Inilah watak asal manusia. Sikap seorang hamba yang benar adalah selalu
bersyukur dengan nikmat dan rizki yang Allah beri walaupun itu sedikit. Karena
Nabi shallallahu ‘alaihi wa sallam bersabda,

“Barang siapa yang tidak mensyukuri yang sedikit, maka ia tidak akan mampu
mensyukuri sesuatu yang banyak.” (HR. Ahmad, 4/278. Syaikh Al Albani
mengatakan bahwa hadits ini hasan sebagaimana dalam As Silsilah Ash
Shohihah no. 667)

Dan juga mesti kita yakini bahwa rizki yang Allah beri tersebut adalah yang
terbaik bagi kita karena seandainya Allah melebihkan atau mengurangi dari
yang kita butuh, pasti kita akan melampaui batas dan bertindak kufur.
Allah Ta’alaberfirman,

“Dan jikalau Allah melapangkan rezki kepada hamba-hamba-Nya tentulah


mereka akan melampaui batas di muka bumi, tetapi Allah menurunkan apa
yang dikehendaki-Nya dengan ukuran. Sesungguhnya Dia Maha Mengetahui
(keadaan) hamba-hamba-Nya lagi Maha Melihat.”(QS. Asy Syuraa: 27)

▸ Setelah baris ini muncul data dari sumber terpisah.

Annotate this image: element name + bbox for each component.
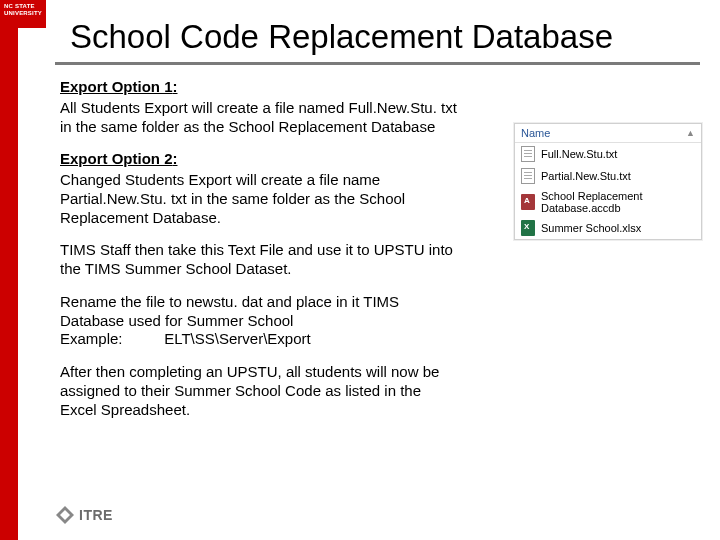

Ibnu Katsir rahimahullah menjelaskan, “Seandainya Allah memberi hamba


tersebut rizki lebih dari yang mereka butuh, tentu mereka akan melampaui
batas, berlaku kurang ajar satu dan lainnya, serta akan bertingkah sombong.”
Selanjutnya Ibnu Katsir menjelaskan, “Akan tetapi Allah memberi rizki pada
mereka sesuai dengan pilihan-Nya dan Allah selalu melihat manakah yang
maslahat untuk mereka. Allah tentu yang lebih mengetahui manakah yang
terbaik untuk mereka. Allah-lah yang memberikan kekayaan bagi mereka yang
Dia nilai pantas menerimanya. Dan Allah-lah yang memberikan kefakiran bagi
mereka yang Dia nilai pantas menerimanya.”[7]

Patut diingat pula bahwa nikmat itu adalah segala apa yang diinginkan
seseorang. Namun apakah nikmat dunia berupa harta dan lainnya adalah nikmat
yang hakiki? Para ulama katakan, tidak demikian. Nikmat hakiki adalah
kebahagiaan di negeri akhirat kelak. Tentu saja hal ini diperoleh dengan
beramal sholih di dunia. Sedangkan nikmat dunia yang kita rasakan saat ini
hanyalah nikmat sampingan semata. Semoga kita bisa benar-benar
merenungkan hal ini.[8]

Jadilah Hamba yang Rajin Bersyukur


Pandai-pandailah mensyukuri nikmat Allah apa pun itu. Karena keutamaan
orang yang bersyukur amat luar biasa. Allah Ta’ala berfirman,

“Dan kami akan memberi balasan kepada orang-orang yang bersyukur.” (QS.
Ali Imron: 145)

“Dan (ingatlah juga), tatkala Tuhanmu memaklumkan; “Sesungguhnya jika


kamu bersyukur, pasti Kami akan menambah (nikmat) kepadamu, dan jika
kamu mengingkari (nikmat-Ku), maka sesungguhnya azab-Ku sangat pedih”.”
(QS. Ibrahim: 7)

Ya Allah, anugerahkanlah kami sebagai hamba -Mu yang pandai bersyukur


pada-Mu dan selalu merasa cukup dengan segala apa yang engkau beri.